▶ _PROBLEM STATEMENT_
Output the entries below exactly as written, omitting pictures.

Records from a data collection
Content starts

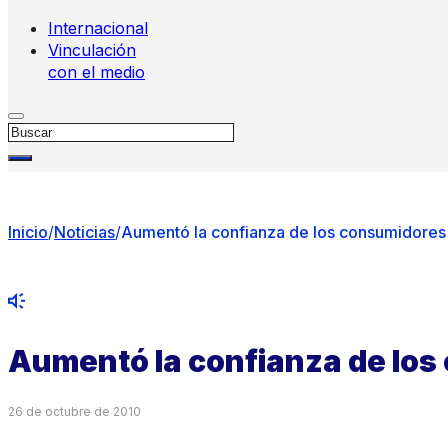
Internacional
Vinculación
con el medio
Buscar
Inicio
/
Noticias
/
Aumentó la confianza de los consumidores
Aumentó la confianza de lo
26 de octubre de 2010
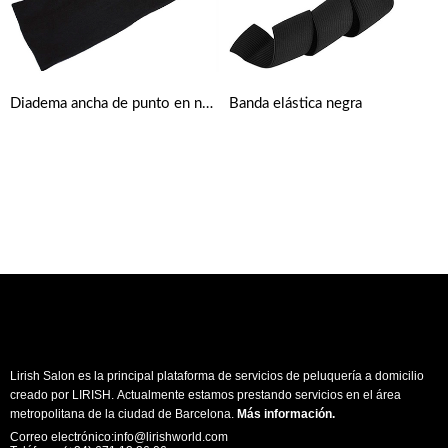
Diadema ancha de punto en negro
Banda elástica negra
Lirish Salon es la principal plataforma de servicios de peluquería a domicilio
creado por LIRISH. Actualmente estamos prestando servicios en el área
metropolitana de la ciudad de Barcelona.
Más información
.
Correo electrónico:info@lirishworld.com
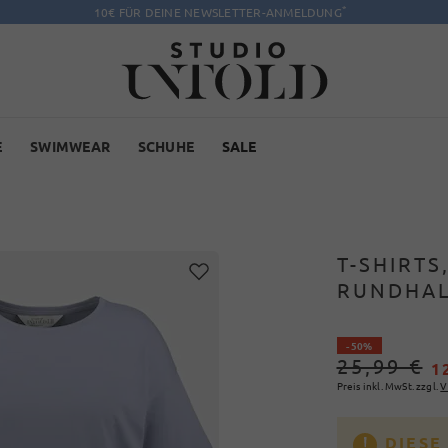
*
10€ FÜR DEINE NEWSLETTER-ANMELDUNG
E
SWIMWEAR
SCHUHE
SALE
T-SHIRTS
RUNDHALS
- 50%
25,99 €
1
Preis inkl. MwSt. zzgl.
V
DIESE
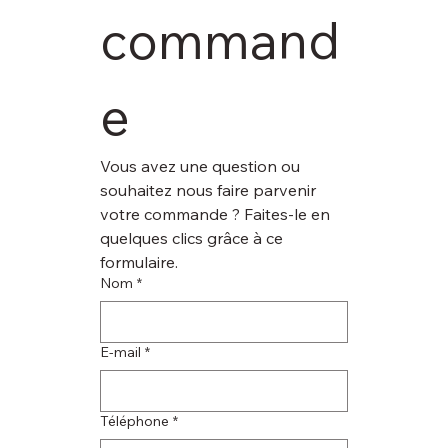
command
e
Vous avez une question ou 
souhaitez nous faire parvenir 
votre commande ? Faites-le en 
quelques clics grâce à ce 
formulaire.
Nom
*
E‑mail
*
Téléphone
*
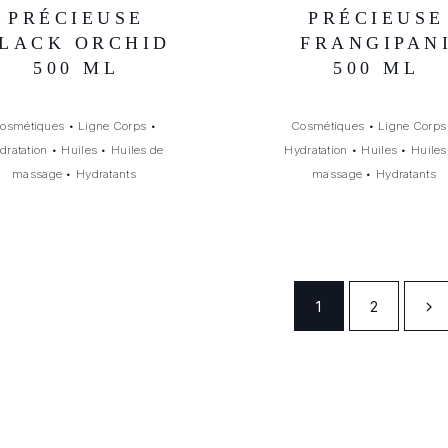
PRÉCIEUSE
PRÉCIEUSE
LACK ORCHID
FRANGIPAN
500 ML
500 ML
osmétiques
•
Ligne Corps
•
Cosmétiques
•
Ligne Corps
dratation
•
Huiles
•
Huiles de
Hydratation
•
Huiles
•
Huiles
massage
•
Hydratants
massage
•
Hydratants
1
2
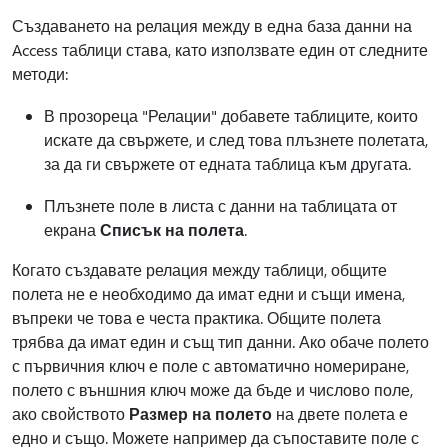
Създаването на релация между в една база данни на
Access таблици става, като използвате един от следните
методи:
В прозореца "Релации" добавете таблиците, които
искате да свържете, и след това плъзнете полетата,
за да ги свържете от едната таблица към другата.
Плъзнете поле в листа с данни на таблицата от
екрана
Списък на полета
.
Когато създавате релация между таблици, общите
полета не е необходимо да имат едни и същи имена,
въпреки че това е честа практика. Общите полета
трябва да имат един и същ тип данни. Ако обаче полето
с първичния ключ е поле с автоматично номериране,
полето с външния ключ може да бъде и числово поле,
ако свойството
Размер на полето
на двете полета е
едно и също. Можете например да съпоставите поле с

Content ends

▶ _RESPONSE TO THIS EXERCISE_
Internacional
Vinculación
con el medio
Buscar
Inicio
/
Noticias
/
Aumentó la confianza de los consumidores
Aumentó la confianza de lo
26 de octubre de 2010
Diadema ancha de punto en negro
Banda elástica negra
Lirish Salon es la principal plataforma de servicios de peluquería a domicilio
creado por LIRISH. Actualmente estamos prestando servicios en el área
metropolitana de la ciudad de Barcelona.
Más información
.
Correo electrónico:info@lirishworld.com
*
10€ FÜR DEINE NEWSLETTER-ANMELDUNG
E
SWIMWEAR
SCHUHE
SALE
T-SHIRTS
RUNDHALS
- 50%
25,99 €
1
Preis inkl. MwSt. zzgl.
V
DIESE
command
e
Vous avez une question ou 
souhaitez nous faire parvenir 
votre commande ? Faites-le en 
quelques clics grâce à ce 
formulaire.
Nom
*
E‑mail
*
Téléphone
*
PRÉCIEUSE
PRÉCIEUSE
LACK ORCHID
FRANGIPAN
500 ML
500 ML
osmétiques
•
Ligne Corps
•
Cosmétiques
•
Ligne Corps
dratation
•
Huiles
•
Huiles de
Hydratation
•
Huiles
•
Huiles
massage
•
Hydratants
massage
•
Hydratants
1
2
Създаването на релация между в една база данни на
Access таблици става, като използвате един от следните
методи:
В прозореца "Релации" добавете таблиците, които
искате да свържете, и след това плъзнете полетата,
за да ги свържете от едната таблица към другата.
Плъзнете поле в листа с данни на таблицата от
екрана
Списък на полета
.
Когато създавате релация между таблици, общите
полета не е необходимо да имат едни и същи имена,
въпреки че това е честа практика. Общите полета
трябва да имат един и същ тип данни. Ако обаче полето
с първичния ключ е поле с автоматично номериране,
полето с външния ключ може да бъде и числово поле,
ако свойството
Размер на полето
на двете полета е
едно и също. Можете например да съпоставите поле с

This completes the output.